Common Misconceptions

  • "MoA is just majority voting." Majority voting (self-consistency) selects the most common answer from multiple samples. MoA has models actively reading and synthesizing each other's outputs, producing genuinely new responses that combine the best elements -- fundamentally different from selection.
  • "You need frontier models for MoA to work." The most striking MoA result is that ensembles of open-weight models outperform frontier models. The technique is specifically designed to leverage weaker models collaboratively.
  • "More models always helps." Diminishing returns set in quickly. The improvement from 3 to 6 proposers is much smaller than from 1 to 3, and beyond 6 the cost usually outweighs the quality gain.
  • "MoA is too expensive for production." While full MoA is expensive, lightweight variants (2 proposers + 1 aggregator in a single layer) provide meaningful quality improvements at only 3x cost, which may be justified for high-value applications.

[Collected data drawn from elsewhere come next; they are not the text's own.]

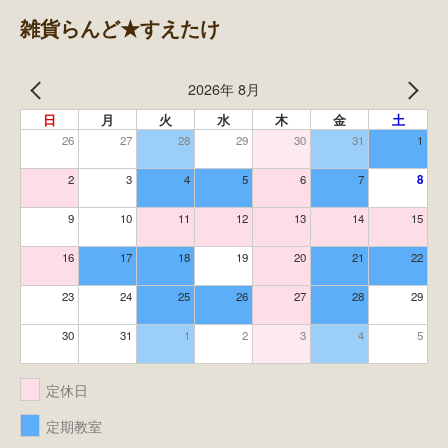
雑貨らんど★すえたけ
2026年 8月
日
月
火
水
木
金
土
26
27
28
29
30
31
1
2
3
4
5
6
7
8
9
10
11
12
13
14
15
16
17
18
19
20
21
22
23
24
25
26
27
28
29
30
31
1
2
3
4
5
定休日
定期教室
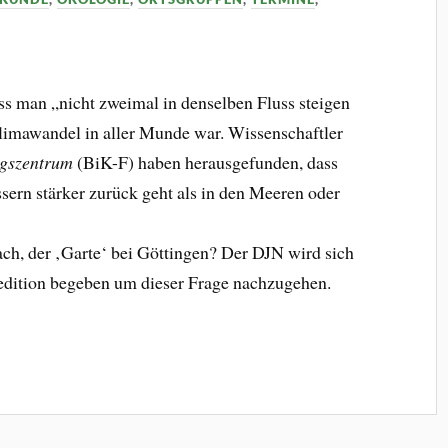
ss man „nicht zweimal in denselben Fluss steigen
limawandel in aller Munde war. Wissenschaftler
ngszentrum
(BiK-F) haben herausgefunden, dass
ssern stärker zurück geht als in den Meeren oder
ch, der ‚Garte‘ bei Göttingen? Der DJN wird sich
dition begeben um dieser Frage nachzugehen.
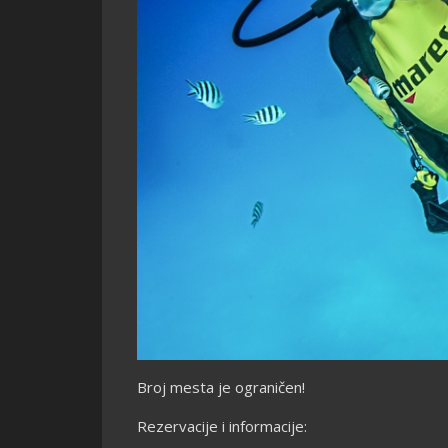
Broj mesta je ograničen!
Rezervacije i informacije:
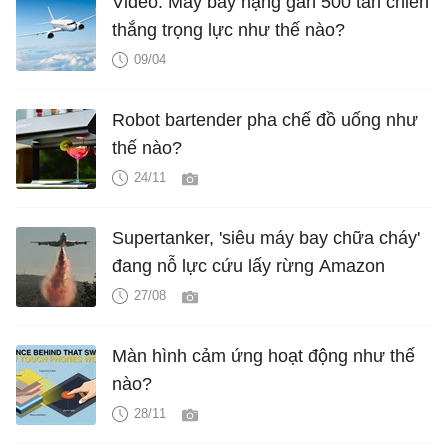
Video: Máy bay nặng gần 500 tấn chiến
thắng trọng lực như thế nào?
09/04
Robot bartender pha chế đồ uống như
thế nào?
24/11
Supertanker, 'siêu máy bay chữa cháy'
đang nỗ lực cứu lấy rừng Amazon
27/08
Màn hình cảm ứng hoạt động như thế
nào?
28/11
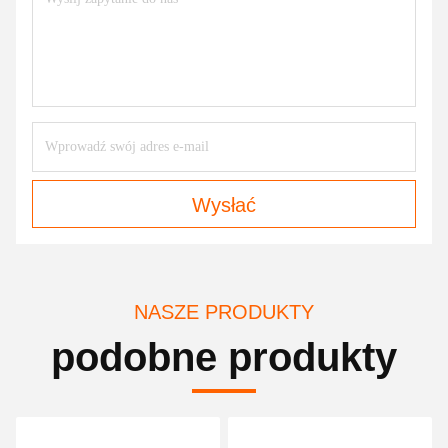
Wysłać
NASZE PRODUKTY
podobne produkty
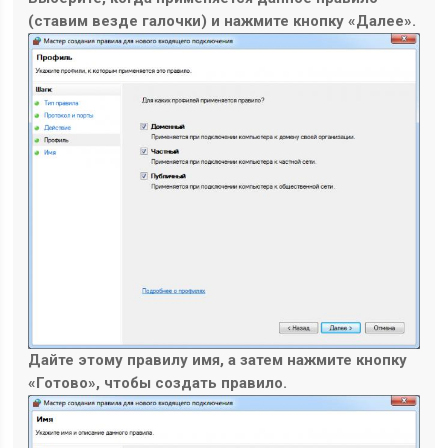
(ставим везде галочки) и нажмите кнопку
«Далее»
.
Дайте этому правилу имя, а затем нажмите кнопку
«Готово», чтобы создать правило.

Connections to Other Concepts

  • multi-agent-systems.md: MoA is a structured form of multi-agent collaboration where agents operate in defined roles and layers (see multi-agent-systems.md).
  • llm-as-judge.md: The aggregator role in MoA is closely related to LLM-as-judge, where one model evaluates and synthesizes outputs from others (see llm-as-judge.md in Evaluation).
  • self-consistency.md: MoA generalizes the self-consistency approach (sampling multiple answers and aggregating) by using diverse models and active synthesis rather than passive voting (see sampling-strategies.md in Inference & Deployment).
  • compound-ai-systems.md: MoA is a compound system where the "components" are different LLMs arranged in a specific topology (see compound-ai-systems.md).
  • model-routing.md: While model routing selects a single model per query, MoA uses multiple models per query. These approaches can be combined: route easy queries to a single model, use MoA for hard queries (see model-routing.md in Inference & Deployment).
  • inference-time-scaling-laws.md: MoA is an inference-time scaling strategy -- spending more compute at inference to improve quality (see inference-time-scaling-laws.md).

Further Reading

  • "Mixture-of-Agents Enhances Large Language Model Capabilities" (Wang et al., Together AI, 2024) -- The original MoA paper demonstrating that layered LLM collaboration outperforms individual frontier models on major benchmarks.
  • "More Agents Is All You Need" (Li et al., 2024) -- Shows that simply scaling the number of LLM agents (via sampling and majority voting) improves performance, providing theoretical grounding for multi-agent inference approaches.
  • "LLM-Blender: Ensembling Large Language Models with Pairwise Ranking and Generative Fusion" (Jiang et al., 2023) -- An earlier approach to combining outputs from multiple LLMs using learned ranking and fusion, predating MoA but exploring similar ideas.